PROBLEM TO SOLVE | Wherever the word "regulatory" appears in the entries, copy the whole line.

[[ DATA EXTRACT open ]]

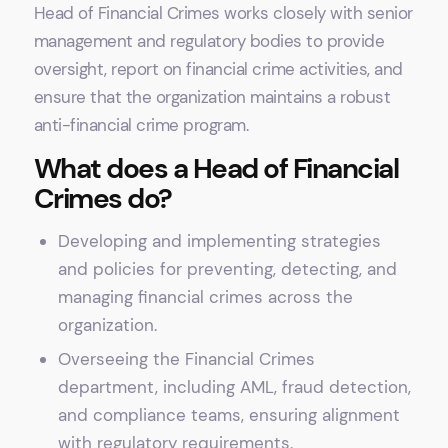
Head of Financial Crimes works closely with senior
management and regulatory bodies to provide
oversight, report on financial crime activities, and
ensure that the organization maintains a robust
anti-financial crime program.
What does a Head of Financial
Crimes do?
Developing and implementing strategies
and policies for preventing, detecting, and
managing financial crimes across the
organization.
Overseeing the Financial Crimes
department, including AML, fraud detection,
and compliance teams, ensuring alignment
with regulatory requirements.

[[ DATA EXTRACT closed ]]

RESPONSE BELOW |
management and regulatory bodies to provide
with regulatory requirements.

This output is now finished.